• _Required action_: Below this line is a set of entries; quote exactly the lines from the line that contains "PLAYEN-SABTU PON | Meski telah selesai" to the line that contains "Desa (Rasulan) yang", both lines included.

----------

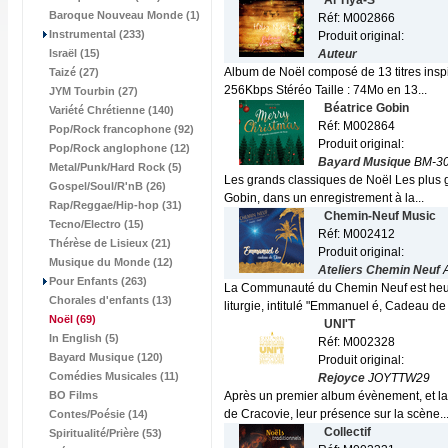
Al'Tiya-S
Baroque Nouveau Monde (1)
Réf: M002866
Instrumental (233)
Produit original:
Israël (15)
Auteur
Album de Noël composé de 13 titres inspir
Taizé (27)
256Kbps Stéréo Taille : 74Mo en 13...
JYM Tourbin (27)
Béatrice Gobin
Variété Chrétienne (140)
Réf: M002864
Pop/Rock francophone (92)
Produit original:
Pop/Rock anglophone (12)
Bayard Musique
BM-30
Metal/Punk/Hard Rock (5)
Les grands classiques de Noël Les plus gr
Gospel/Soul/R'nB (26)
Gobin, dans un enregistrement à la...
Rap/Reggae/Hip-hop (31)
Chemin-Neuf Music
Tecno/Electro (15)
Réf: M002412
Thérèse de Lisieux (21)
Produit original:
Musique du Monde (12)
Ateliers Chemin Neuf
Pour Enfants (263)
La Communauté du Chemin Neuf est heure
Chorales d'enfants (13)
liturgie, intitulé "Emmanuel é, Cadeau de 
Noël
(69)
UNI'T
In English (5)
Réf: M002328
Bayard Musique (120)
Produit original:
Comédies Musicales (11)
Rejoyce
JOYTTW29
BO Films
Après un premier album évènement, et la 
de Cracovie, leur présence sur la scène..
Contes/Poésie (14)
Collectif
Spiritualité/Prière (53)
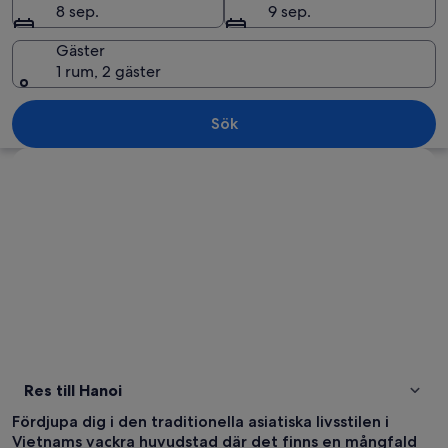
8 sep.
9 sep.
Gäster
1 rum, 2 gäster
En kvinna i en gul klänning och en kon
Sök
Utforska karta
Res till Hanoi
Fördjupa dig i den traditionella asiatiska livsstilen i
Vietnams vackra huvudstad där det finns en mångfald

----------

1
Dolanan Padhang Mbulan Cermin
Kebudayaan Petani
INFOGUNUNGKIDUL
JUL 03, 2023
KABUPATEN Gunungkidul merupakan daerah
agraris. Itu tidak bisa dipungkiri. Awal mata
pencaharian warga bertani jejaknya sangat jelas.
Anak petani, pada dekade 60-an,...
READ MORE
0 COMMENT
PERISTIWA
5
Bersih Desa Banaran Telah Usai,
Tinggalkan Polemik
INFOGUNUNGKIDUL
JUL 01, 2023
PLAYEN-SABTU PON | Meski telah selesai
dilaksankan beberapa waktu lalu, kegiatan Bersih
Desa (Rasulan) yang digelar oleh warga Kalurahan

----------

• _Exercise answer_:
PLAYEN-SABTU PON | Meski telah selesai
dilaksankan beberapa waktu lalu, kegiatan Bersih
Desa (Rasulan) yang digelar oleh warga Kalurahan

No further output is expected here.